*TASK DESCRIPTION*. Repeat every entry word for word, skipping the pictures.

_ _ _

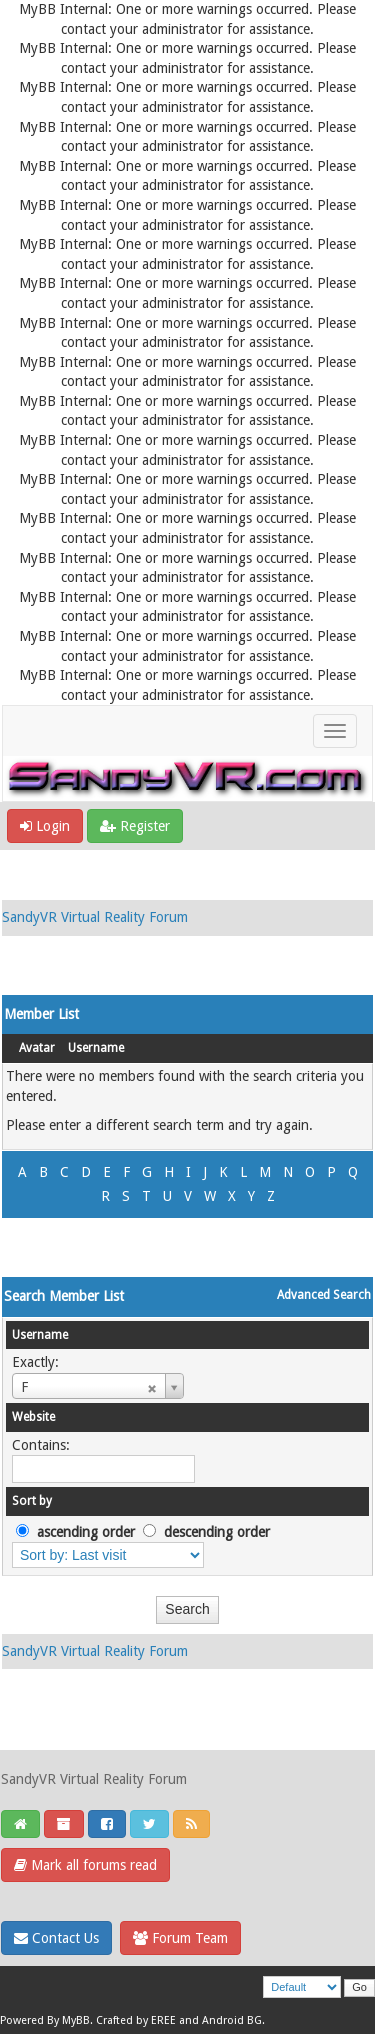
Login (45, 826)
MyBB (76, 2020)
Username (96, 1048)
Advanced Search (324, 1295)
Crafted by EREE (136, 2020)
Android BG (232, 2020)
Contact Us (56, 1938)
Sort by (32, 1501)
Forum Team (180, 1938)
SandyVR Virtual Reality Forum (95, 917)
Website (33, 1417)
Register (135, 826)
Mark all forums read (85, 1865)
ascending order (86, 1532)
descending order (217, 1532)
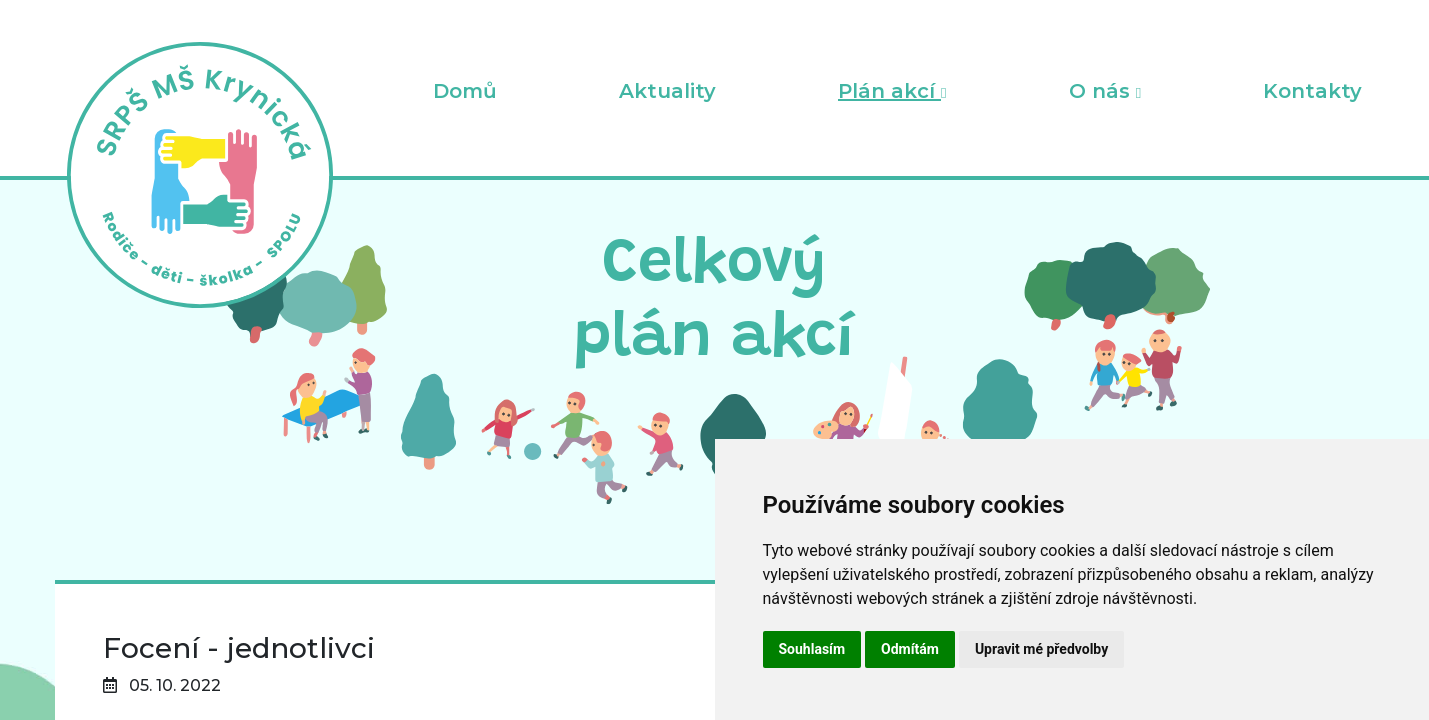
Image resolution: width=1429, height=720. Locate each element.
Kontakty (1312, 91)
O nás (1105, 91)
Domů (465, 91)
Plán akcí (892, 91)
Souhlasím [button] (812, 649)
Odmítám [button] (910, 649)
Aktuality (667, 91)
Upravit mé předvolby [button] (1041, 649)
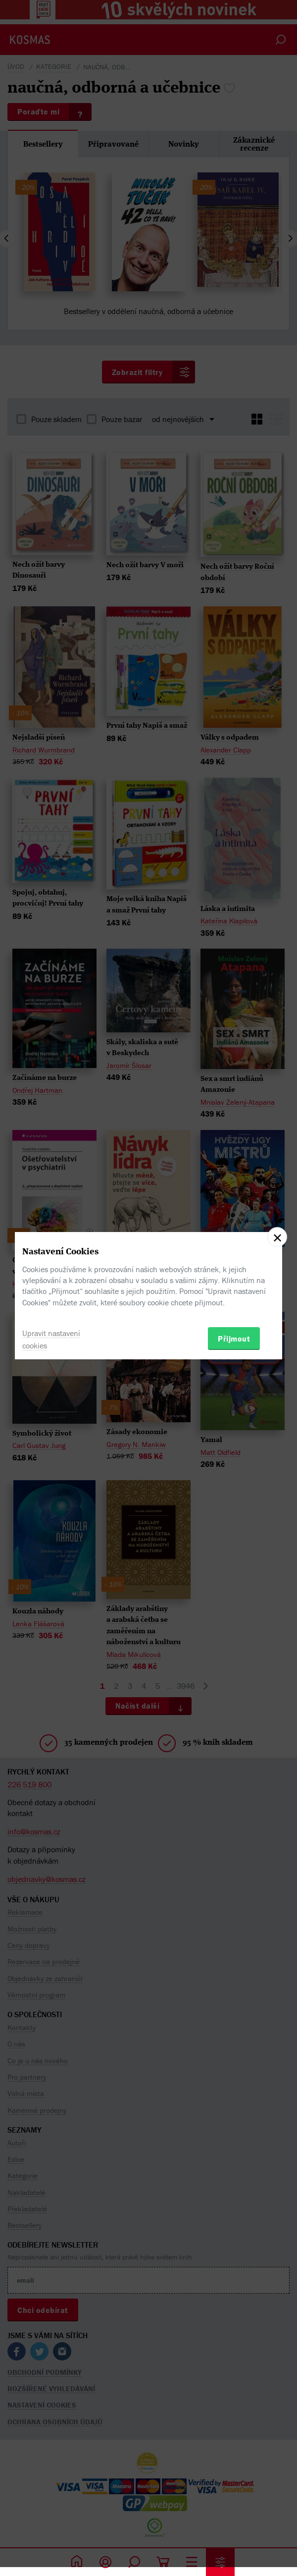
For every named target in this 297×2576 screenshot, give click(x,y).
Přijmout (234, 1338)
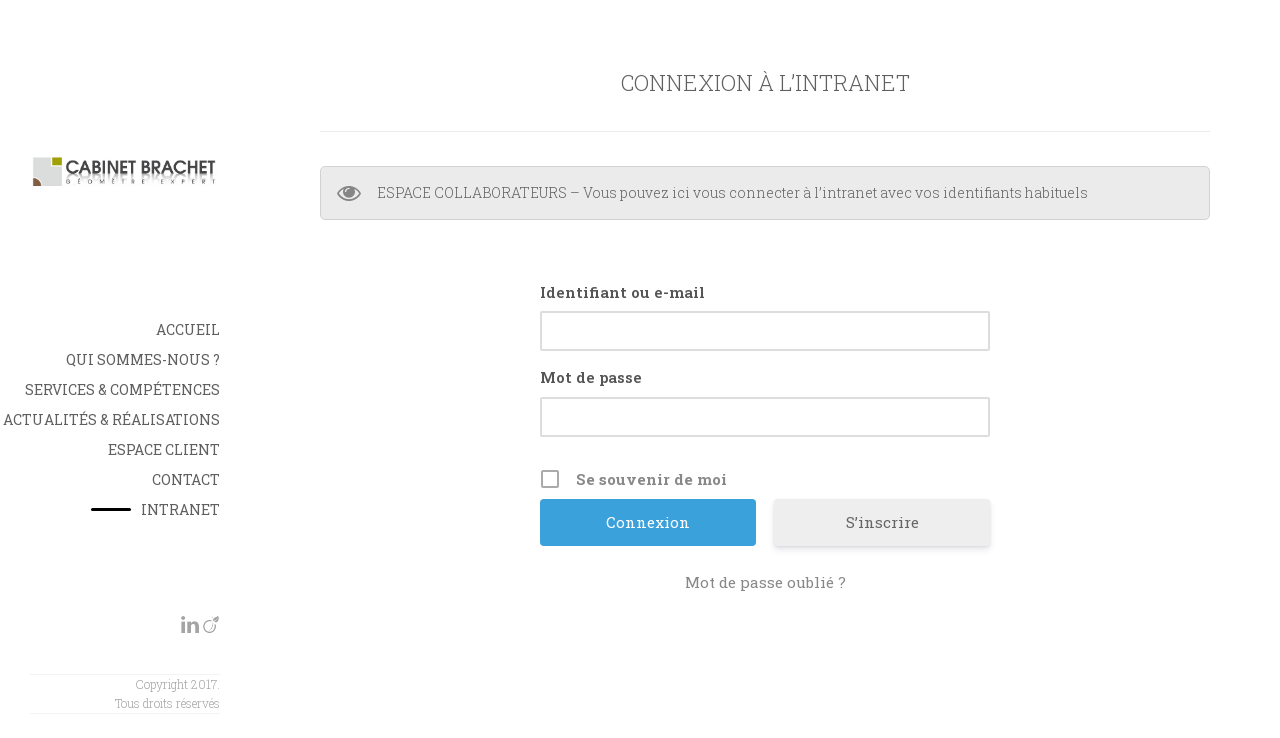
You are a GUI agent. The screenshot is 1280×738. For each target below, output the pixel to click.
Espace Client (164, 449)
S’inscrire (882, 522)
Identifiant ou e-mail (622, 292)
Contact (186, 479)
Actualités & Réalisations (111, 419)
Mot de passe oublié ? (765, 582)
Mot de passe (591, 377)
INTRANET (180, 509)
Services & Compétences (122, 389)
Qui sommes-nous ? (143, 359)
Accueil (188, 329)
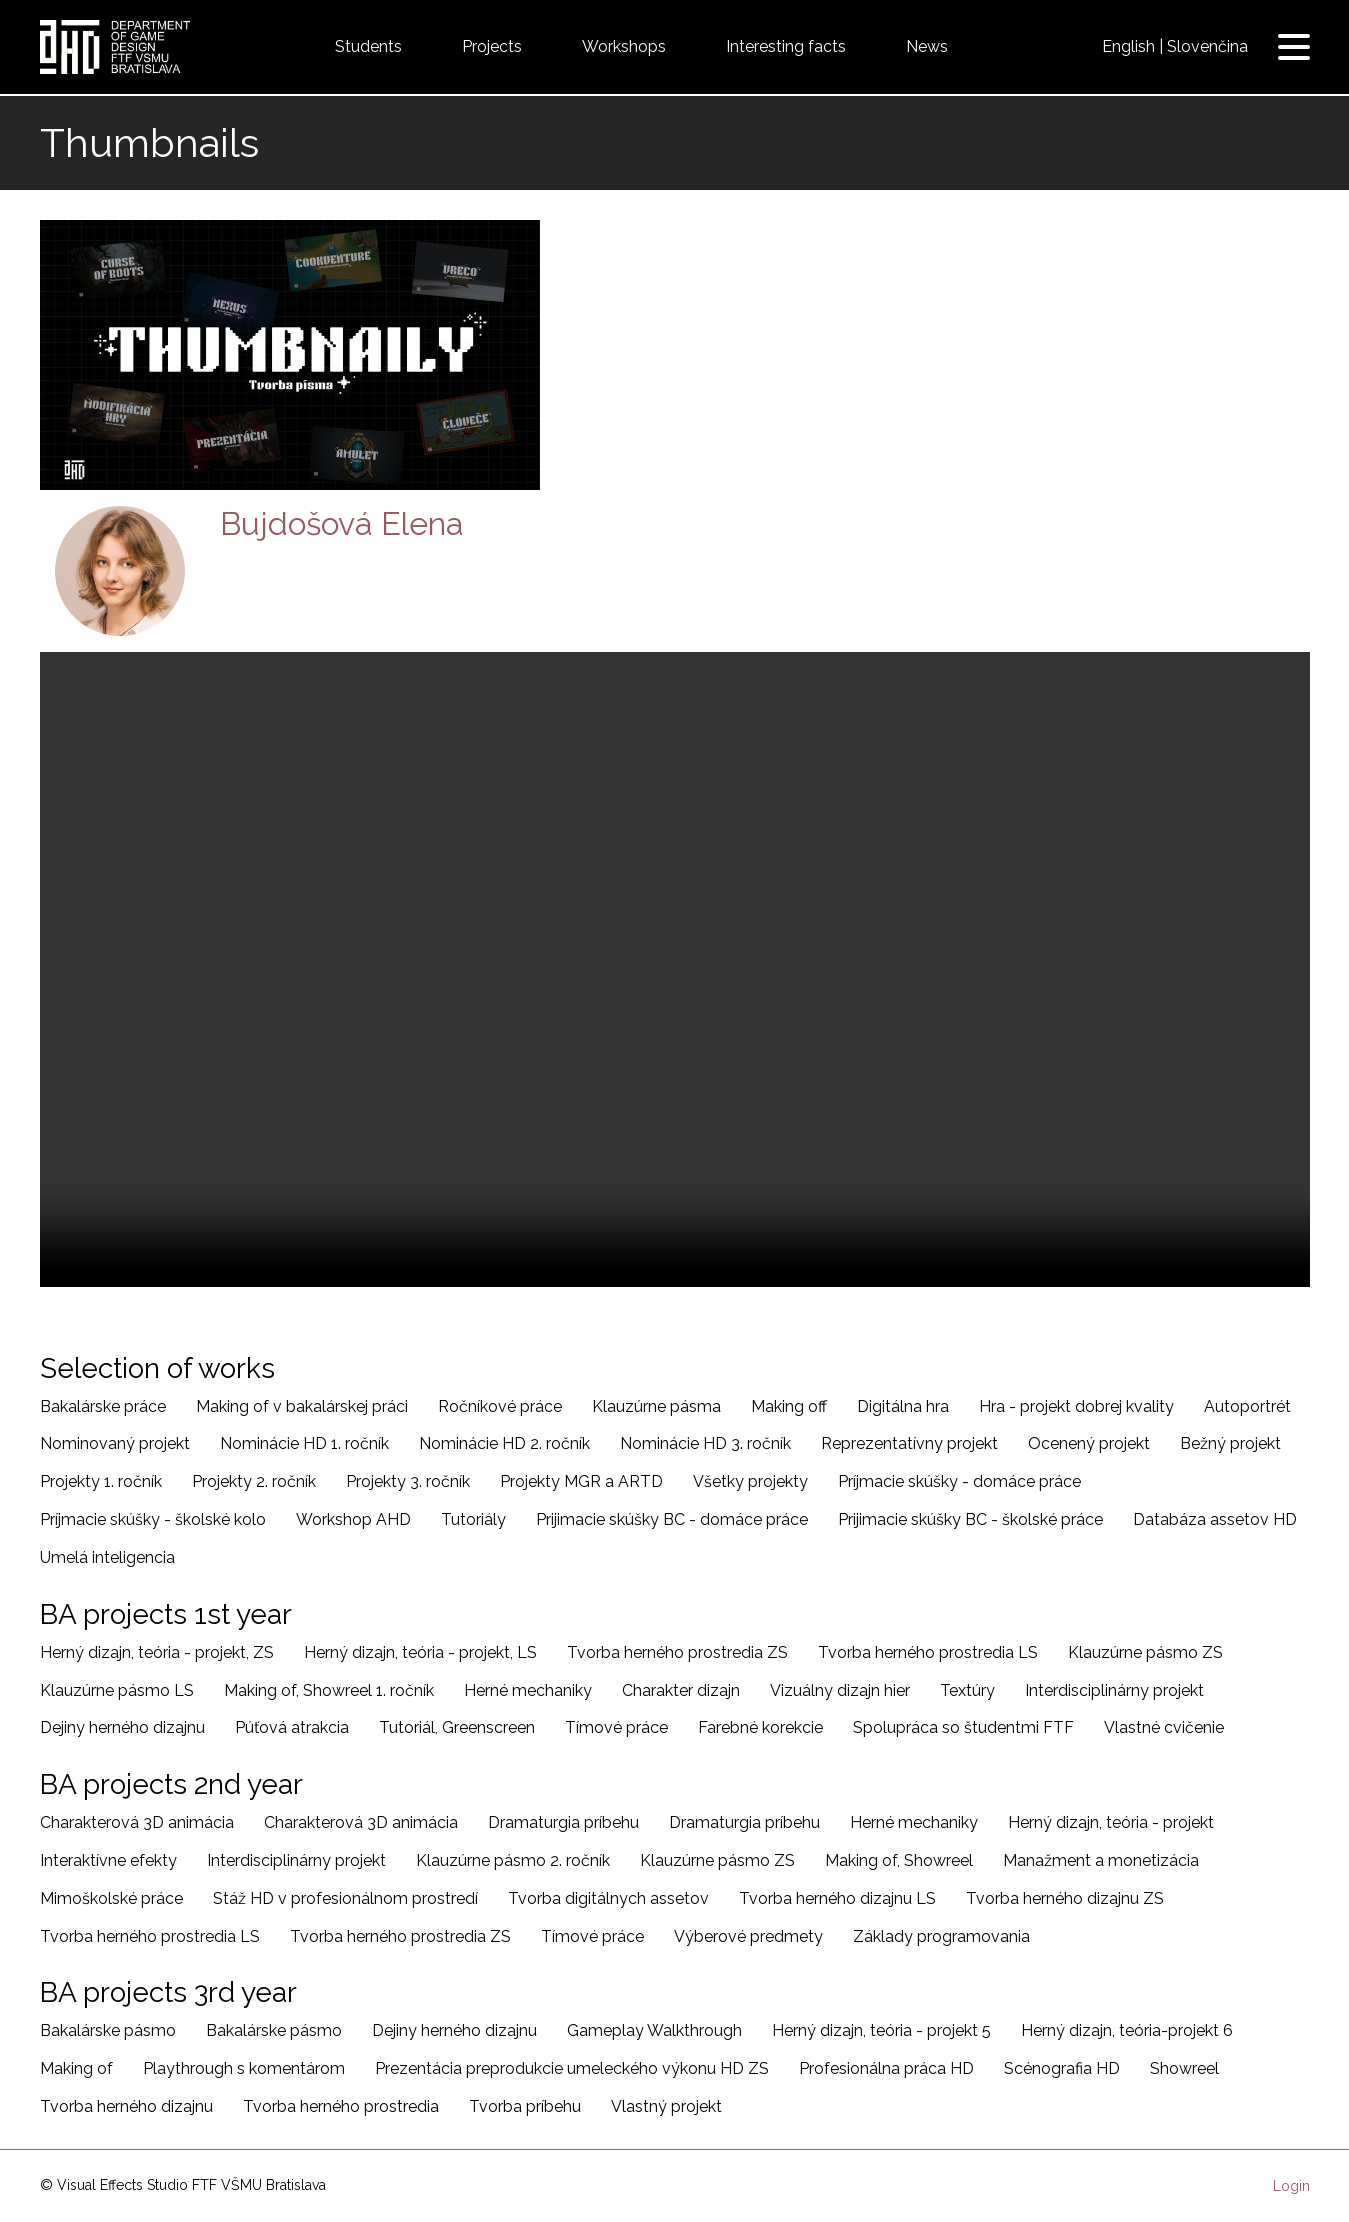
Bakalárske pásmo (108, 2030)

_ _ _

*THE ANSWER*.
Login (45, 826)
MyBB (76, 2020)
Username (96, 1048)
Advanced Search (324, 1295)
Crafted by EREE (136, 2020)
Android BG (232, 2020)
Contact Us (56, 1938)
Sort by (32, 1501)
Forum Team (180, 1938)
SandyVR Virtual Reality Forum (95, 917)
Website (33, 1417)
Register (135, 826)
Mark all forums read (85, 1865)
ascending order (86, 1532)
descending order (217, 1532)
Image resolution: width=1429, height=720. Locate each element.
Kontakty (1312, 91)
O nás (1105, 91)
Domů (465, 91)
Plán akcí (892, 91)
Souhlasím [button] (812, 649)
Odmítám [button] (910, 649)
Aktuality (667, 91)
Upravit mé předvolby [button] (1041, 649)
For every named target in this 297×2576 screenshot, give click(x,y).
Přijmout (234, 1338)
You are a GUI agent. The screenshot is 1280×738. For each target below, output the pixel to click.
Espace Client (164, 449)
S’inscrire (882, 522)
Identifiant ou e-mail (622, 292)
Contact (186, 479)
Actualités & Réalisations (111, 419)
Mot de passe oublié ? (765, 582)
Mot de passe (591, 377)
INTRANET (180, 509)
Services & Compétences (122, 389)
Qui sommes-nous ? (143, 359)
Accueil (188, 329)
Bakalárske pásmo (108, 2030)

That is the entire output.